#### WHAT YOU WILL DO
What lines of the data hold the string "Cookies"? Pull each one out.
(DATASET ENTRIES)
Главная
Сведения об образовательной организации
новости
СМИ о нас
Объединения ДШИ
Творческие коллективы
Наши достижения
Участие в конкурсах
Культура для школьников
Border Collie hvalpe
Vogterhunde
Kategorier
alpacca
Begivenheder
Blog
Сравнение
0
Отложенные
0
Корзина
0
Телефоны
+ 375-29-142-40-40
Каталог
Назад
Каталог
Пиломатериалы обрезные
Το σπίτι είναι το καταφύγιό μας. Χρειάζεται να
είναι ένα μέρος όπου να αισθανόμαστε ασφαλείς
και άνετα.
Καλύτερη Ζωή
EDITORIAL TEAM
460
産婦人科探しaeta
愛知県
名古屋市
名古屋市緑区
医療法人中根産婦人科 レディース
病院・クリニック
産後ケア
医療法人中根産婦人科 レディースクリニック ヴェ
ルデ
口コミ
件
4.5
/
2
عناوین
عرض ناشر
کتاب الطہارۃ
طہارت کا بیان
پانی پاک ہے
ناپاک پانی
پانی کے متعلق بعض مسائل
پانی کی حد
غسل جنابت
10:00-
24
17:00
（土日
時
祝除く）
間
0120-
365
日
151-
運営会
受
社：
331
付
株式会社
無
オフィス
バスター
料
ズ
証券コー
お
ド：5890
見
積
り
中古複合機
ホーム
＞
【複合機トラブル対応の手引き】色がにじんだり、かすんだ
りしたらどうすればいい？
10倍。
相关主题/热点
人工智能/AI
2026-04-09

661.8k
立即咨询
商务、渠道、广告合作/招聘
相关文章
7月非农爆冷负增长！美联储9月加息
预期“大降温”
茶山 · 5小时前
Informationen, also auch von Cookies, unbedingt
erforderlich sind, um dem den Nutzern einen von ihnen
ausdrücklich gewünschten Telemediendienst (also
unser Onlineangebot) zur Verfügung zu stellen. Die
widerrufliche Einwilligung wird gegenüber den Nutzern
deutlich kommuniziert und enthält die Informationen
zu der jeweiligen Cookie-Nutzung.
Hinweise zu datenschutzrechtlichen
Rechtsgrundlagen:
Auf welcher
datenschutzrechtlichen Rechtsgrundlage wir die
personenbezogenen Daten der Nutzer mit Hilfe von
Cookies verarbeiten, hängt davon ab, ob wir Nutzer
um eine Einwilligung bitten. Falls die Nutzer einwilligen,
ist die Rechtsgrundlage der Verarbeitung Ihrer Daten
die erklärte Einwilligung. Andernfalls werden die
(End DATASET ENTRIES)
#### TASK OUTPUT
Informationen, also auch von Cookies, unbedingt
Cookies verarbeiten, hängt davon ab, ob wir Nutzer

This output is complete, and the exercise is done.